Researchers at the Pacific Northwest National Laboratory (PNNL) have unexpectedly discovered a new semiconducting material that can improve the efficiency of fuel cells by operating at a significantly lower temperature.

Routing: Oxygen can zigzag or take a circular route (red arrows) through this semiconducting crystal made of strontium (green), chromium (blue), and oxygen (red). Image Courtesy of Nature Communications

Current materials in solid oxide fuel cells require a high temperature of 800°C and must allow diffusion of oxygen.

The PNNL researchers have been trying to make a metal oxide that possessed the properties of metals. They created strontium-chromium oxide that demonstrated the properties of a semiconductor. This material allows easy diffusion of oxygen at a temperature that may help develop better fuel cells.

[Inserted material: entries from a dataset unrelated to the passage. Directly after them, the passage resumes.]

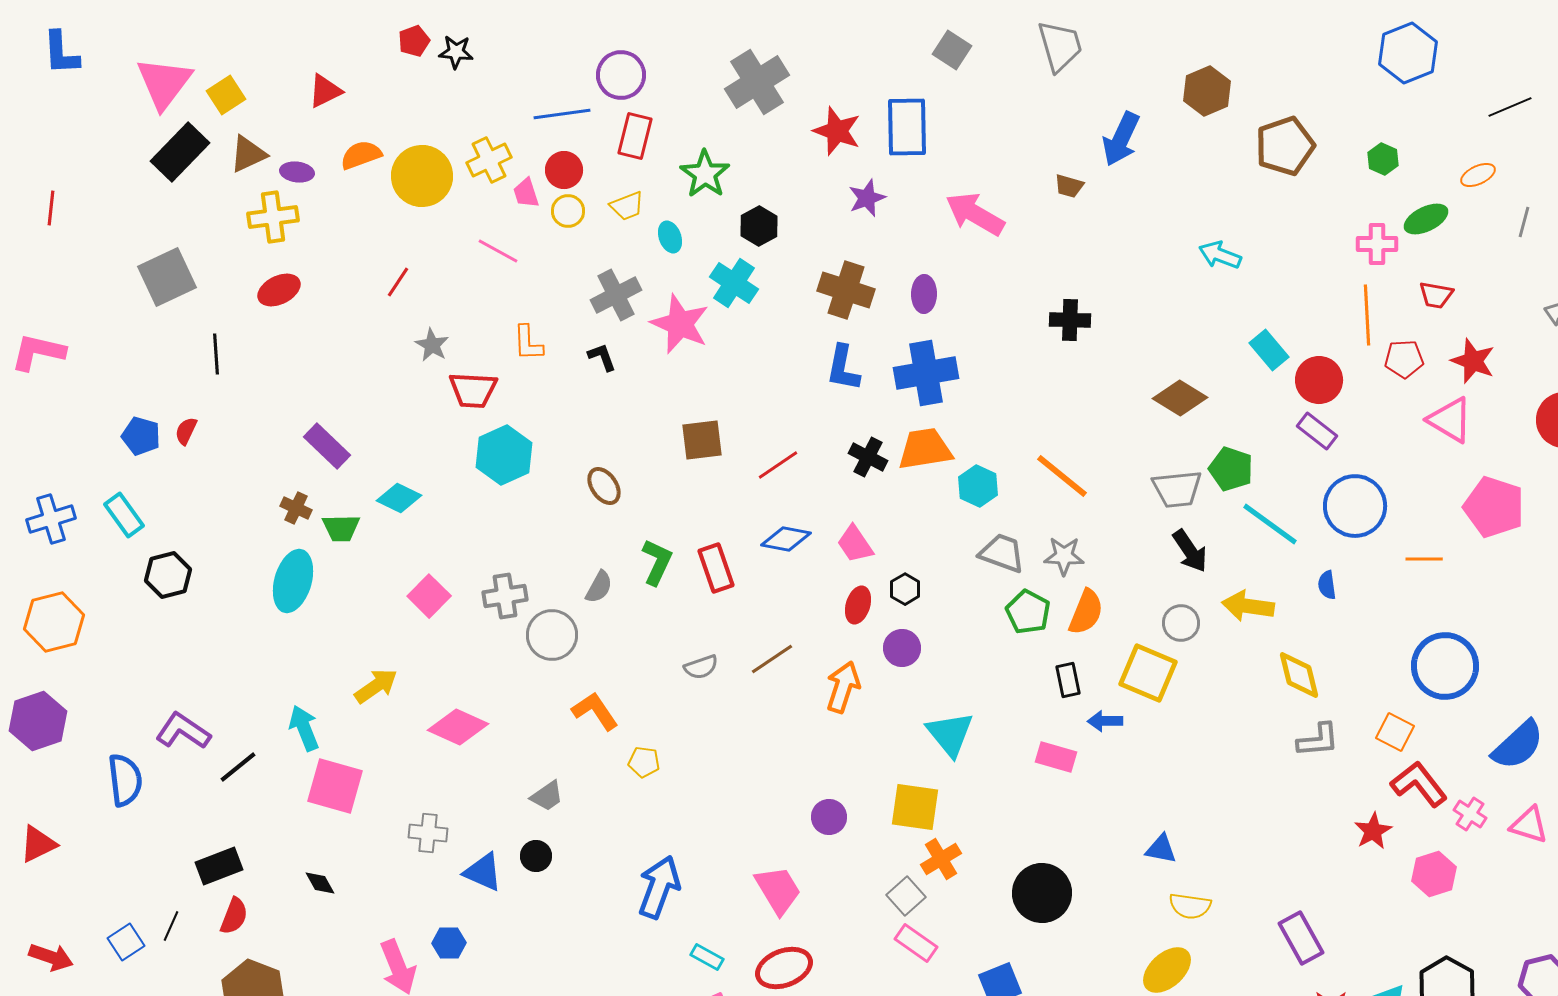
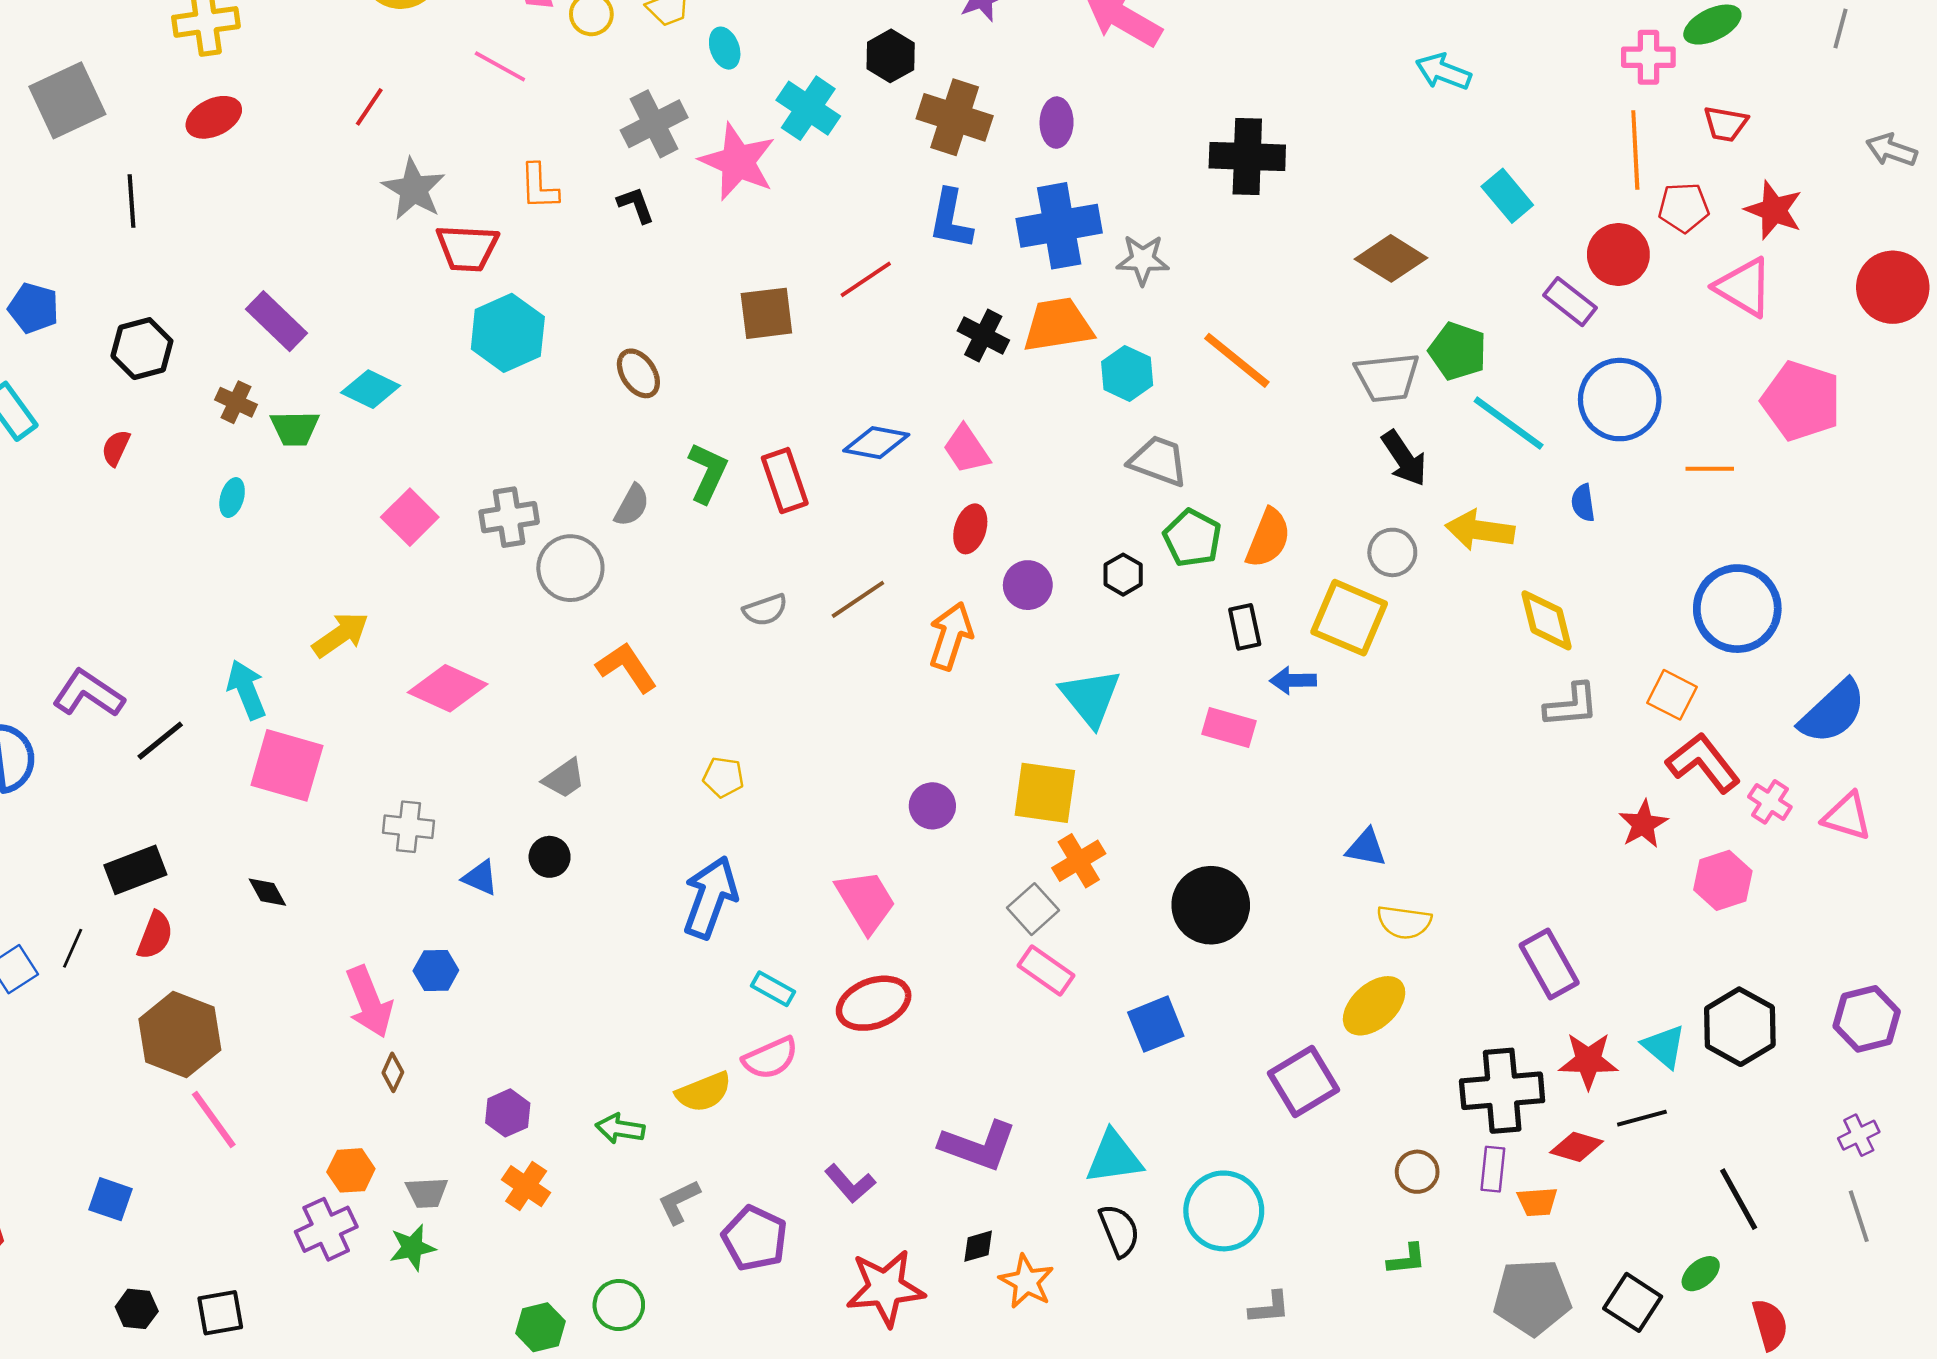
black hexagon: (759, 226) -> (891, 56), moved
black cross: (1070, 320) -> (1247, 157), size x1.4
gray star: (432, 345) -> (414, 189), size x1.4
red circle: (1319, 380) -> (1618, 255), moved
red semicircle: (186, 431) -> (116, 448), moved
red line: (778, 465) -> (866, 279), moved
gray star: (1064, 556) -> (1143, 260), moved
black hexagon: (168, 575) -> (142, 349), moved
cyan ellipse: (293, 581) -> (232, 498), size x0.5
black hexagon: (905, 589) -> (1123, 575), moved
yellow pentagon: (644, 762) -> (723, 777), moved
blue triangle: (483, 872) -> (480, 878), size x0.7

The researchers tried to produce strontium-chromium oxide in perovskite form – a crystalline form that has helpful electronic properties. In this form, the atoms of strontium, chromium and oxygen stack collectively in a cube, and the strontium and chromium atoms bond to the oxygen atoms.

However, the strontium chromium oxide formed into a rhombus-shaped crystal without many oxygen atoms. These oxygen vacancies formed well-defined planes that allowed outside oxygen to diffuse through at a low 250°C temperature. Oxygen vacancies at high concentrations formed a mesoscale crystalline structure that efficiently transmitted oxygen.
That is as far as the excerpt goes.